This irrational world
It strains logic to believe in an all-powerful being
If, as is contended in Genesis, God made man “in our image, after our likeness,” did God look like Lucy, or some other primitive African cave dweller?
If God “made the stars,” as Genesis also contends, God made an abundance. Astronomers have concluded that there are at least 50 billion—billion—galaxies in space, each with billions—billions—of stars, many of those with planets. What would be the point of such excess if those creatures supposedly created in God’s image are confined to one planet, rotating around just one of those stars?
If God created the universe, where was it when it did that?
Those are questions nonbelievers say justify their nonbelief. There are more reasons.
This irrational world, with its viruses and microbes and electrons and protons and snails and cockroaches and crabs and giraffes and rats and reptiles and centipedes and whales and jellyfish and the incredible variety of life forms in the ocean deep and mosquitoes and eagles and redwoods and roses and poison ivy and earthquakes and cancer and people who kill is not, I think, the product of intelligent design.
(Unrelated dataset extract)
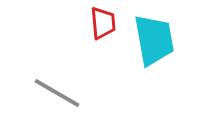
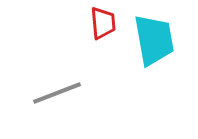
gray line: rotated 51 degrees counterclockwise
I do not believe there is a god.
I could be wrong, of course, but if I am, I don’t worry that I’ll be punished by a supreme being for my disbelief. I’ve tried to live my life by the golden rule—do unto others as you would have others do unto you—and I think that for the most part I’ve succeeded. And I don’t litter.
I believe a supreme being, if there is one, would give more weight to how one’s life has been lived than to blind, unreasoning faith, particularly exercised by someone who pays attention to religion one day a week and is a bigot or dishonest the other days.
I understand that logic is simply an abstract when it comes to faith, because all through history there has apparently been a need for people to believe in a superior being, or superior beings, and so, in the world of reality, that historical fact makes any argument based on logic, however intellectually valid, inconsequential. People with faith have no need or interest in logic as it applies to their faith.
Faith—that there is a creator, that there is a design, that there is a purpose, that such character traits as goodness, honesty and compassion are preferable to actions that inflict harm and will be rewarded—is admirable, if illogical.
I was sent to Sunday school as a child, and I paid attention, and I really tried to find a basis for the faith that so many people have, but it never ever made sense to me. It strained logic to rationalize the existence of a perfect, all-powerful, all-good god with the existence of evil.
Why is it, for example, if there is a perfect, all-powerful, all-good god, that some babies die?